Obviously, a big country can have multiple venues (India will have at least 4 this year: Delhi, Pune, Bangalore and Calcutta), but in every venue we need a trustworthy person to oversee the event and send the scores.

The idea is that within 1-2 hours after the end of the event the complete scores are e-mailed to some central location (normally in the UK) where they are all processed and the results are then re-distributed to the various venues so everywhere the result can be announced.

What we do in Belgium is we organise a team quiz that starts at 8pm and the results are then announced during a break at 10pm. That way people of something else to do except wait for the results. But that's the choice of every country of course.

1c. Where do the questions come from?

The set of 240 questions, divided over 8 different categories, is made by an international team of professional or semi-professional question setters. At the last WQC the team comprised of one person from the UK, one from Estonia, one from India, a group from the US and one from Belgium. The team makes sure that every subject is represented and also that the questions are fairly spread geographically (for instance special precautions are made that not too much emphasis is laid on Anglo-American culture, but that also questions on for instance French, German, Spanish but also African and Asian subjects are fairly evenly represented).

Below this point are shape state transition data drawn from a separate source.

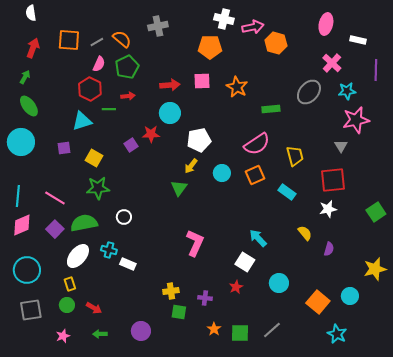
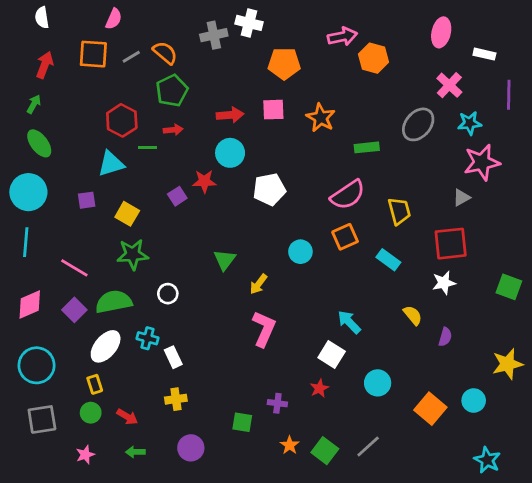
white cross: (224, 19) -> (249, 23), moved
pink semicircle: (99, 64) -> (114, 19), moved
gray triangle: (341, 146) -> (461, 198), turned 32
yellow arrow: (191, 166) -> (258, 284), moved
cyan circle: (222, 173) -> (300, 252), moved
green triangle: (179, 188) -> (225, 260), moved
cyan line: (18, 196) -> (26, 242), moved
green square: (376, 212) -> (509, 287), turned -36
white rectangle: (128, 264) -> (173, 357), turned 42
yellow cross: (171, 291) -> (176, 399), moved
green square: (240, 333) -> (325, 451), turned 36
cyan star: (337, 334) -> (487, 460), moved

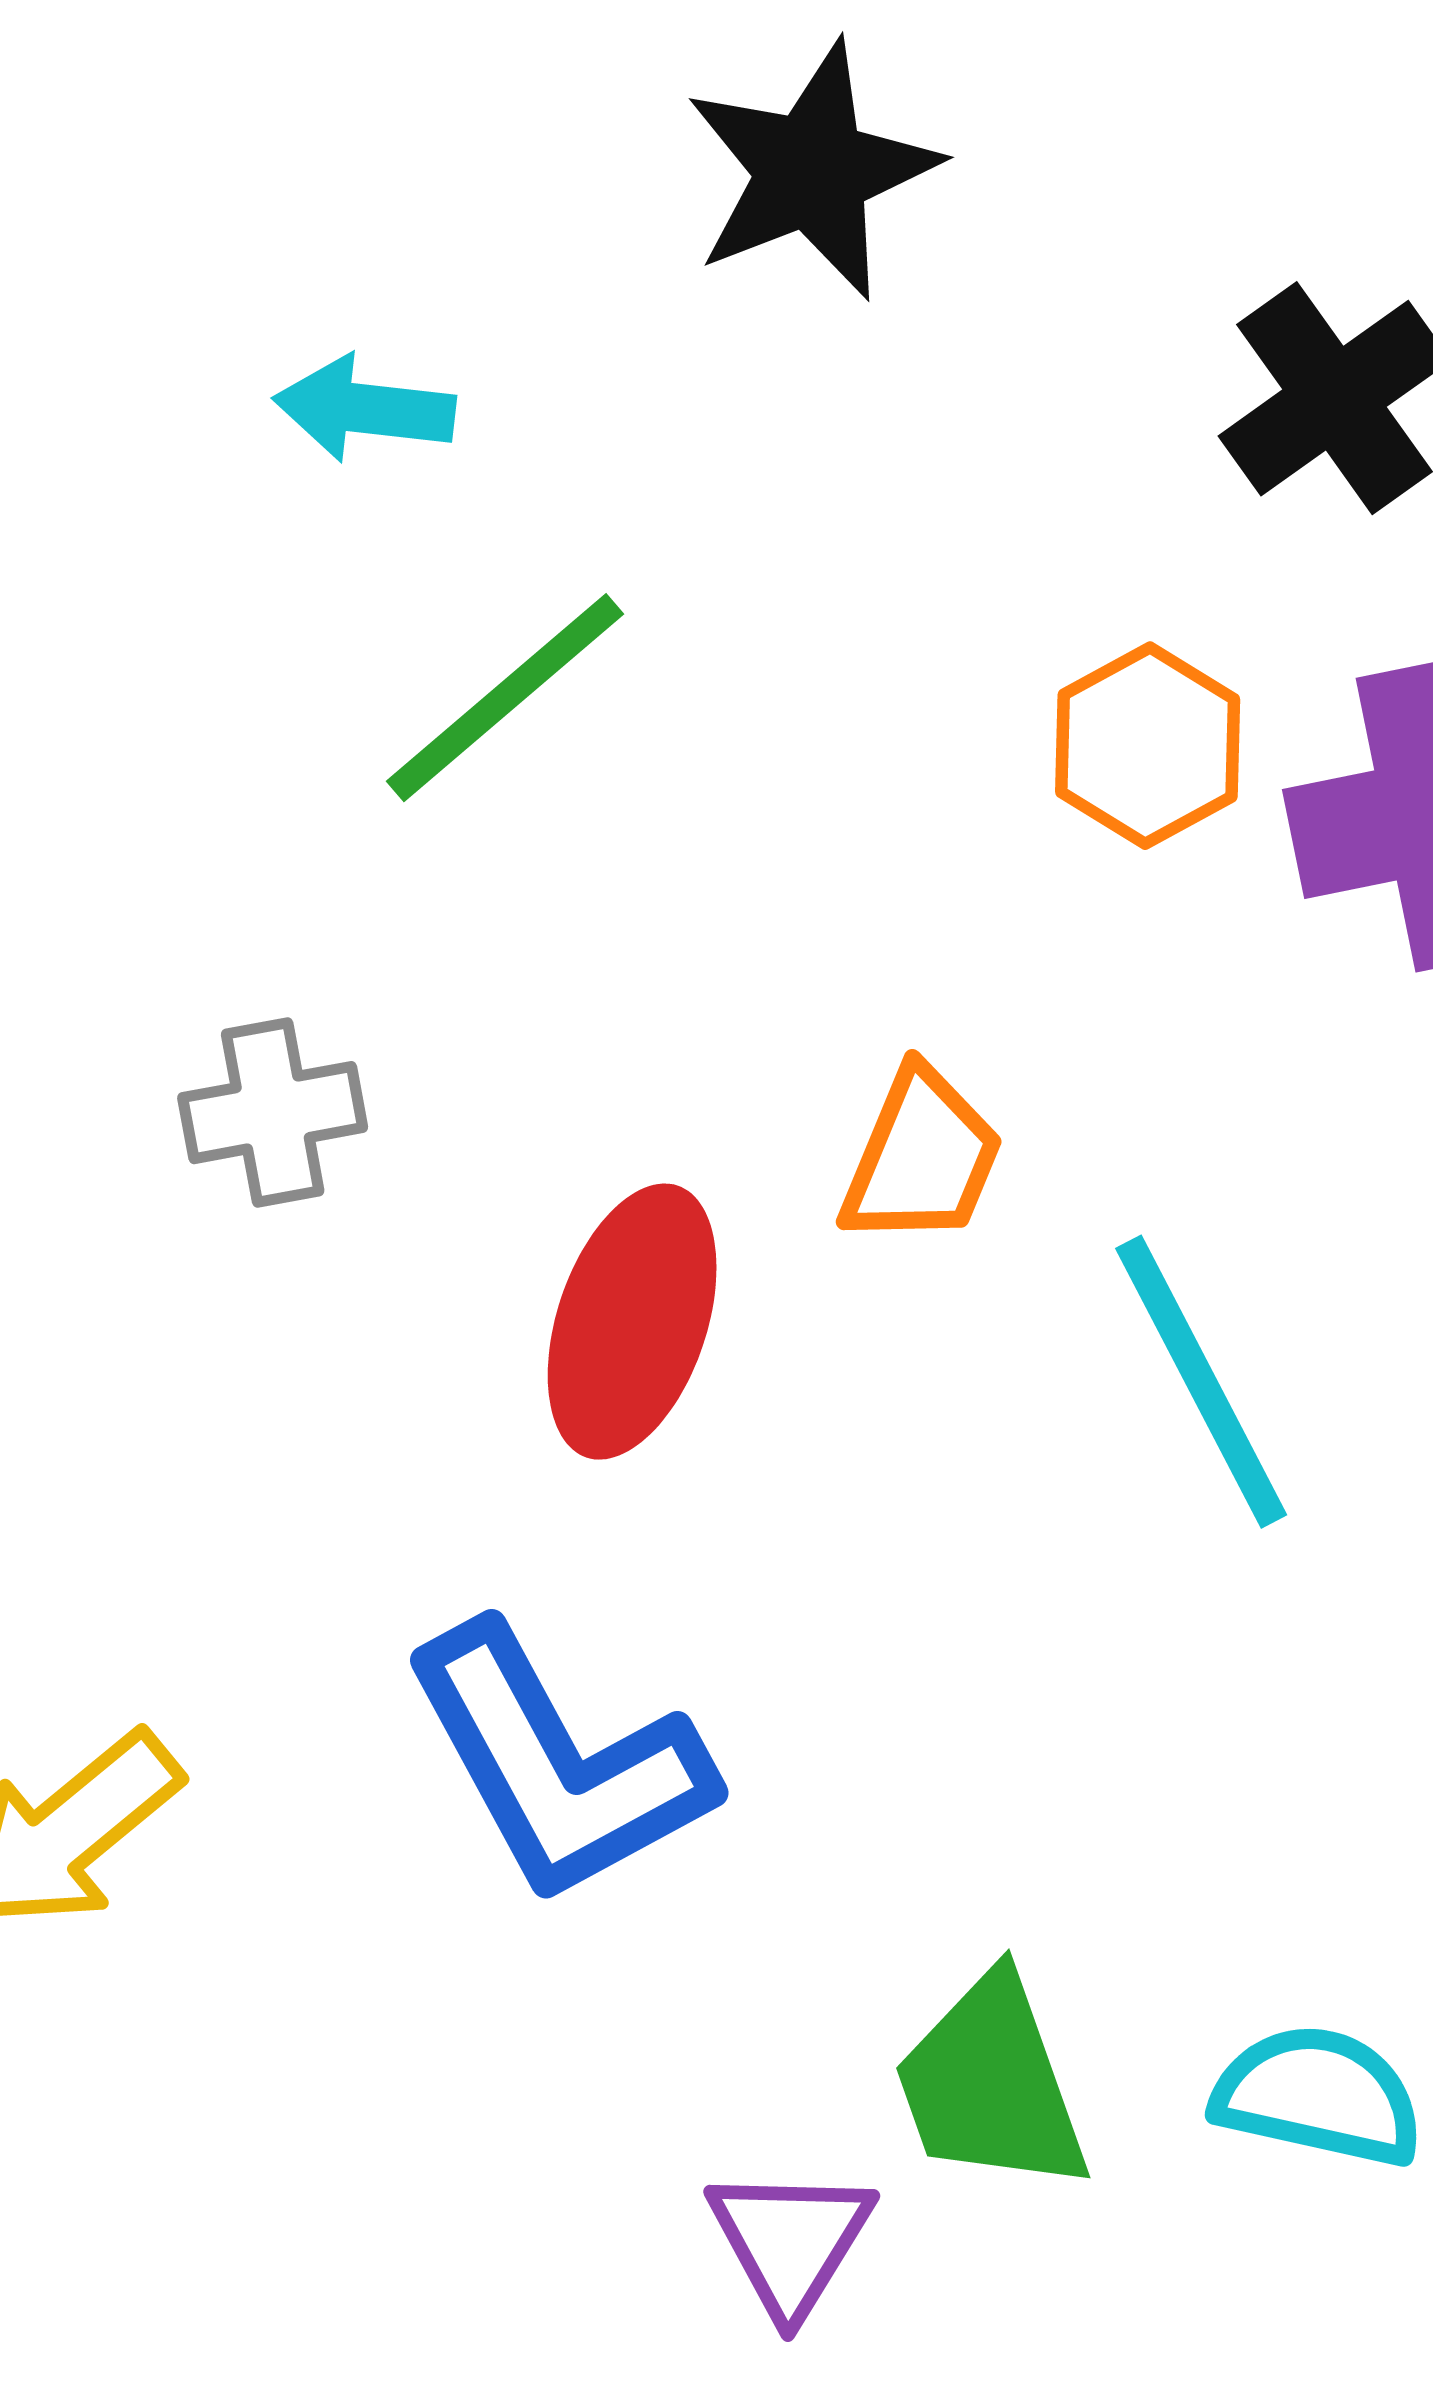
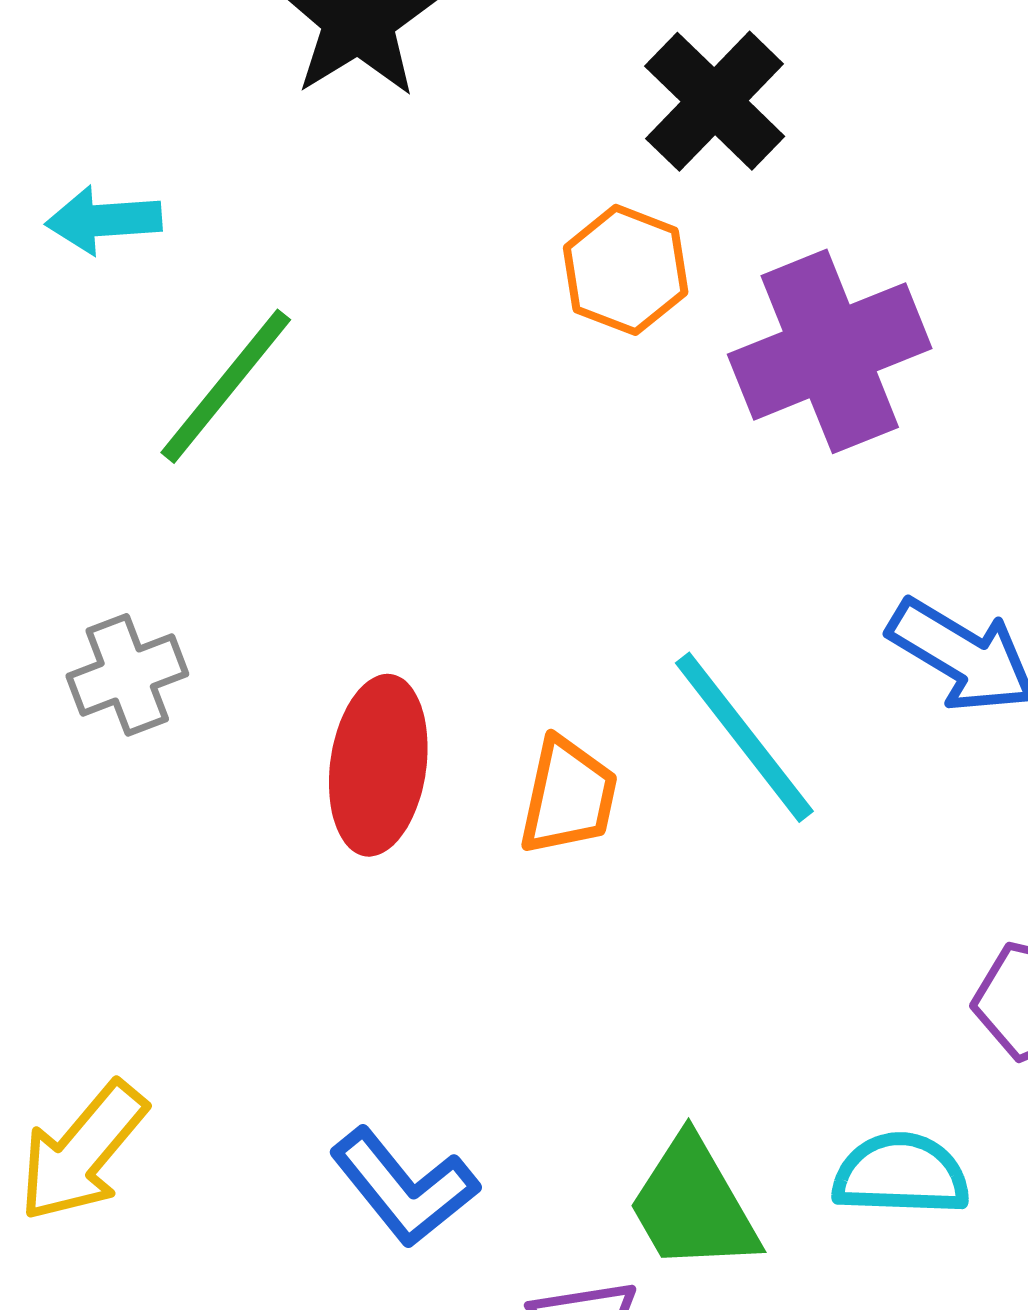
orange hexagon: (1148, 746) -> (626, 270), moved
orange trapezoid: (922, 1158) -> (568, 796), moved
blue L-shape: (558, 1764) -> (404, 1187), moved, size x0.7

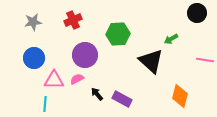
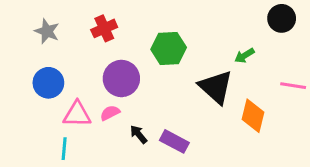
gray star: (33, 22) -> (47, 31), turned 30
orange diamond: (180, 96) -> (253, 116), moved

The questions that were set, are then sent to the country responsibles who can vote what questions actually will make the quiz (we normally make 3x too many questions) and in some cases can veto questions which they deem would give an unfair advantage to any given country.

All the questions are originally set in English, but are translated to the native language of the quiz players (Except in India, where because of the multitude of languages English is used as lingua franca).

For this year's event we are already far in the making of the questions. The voting will probably take place around April.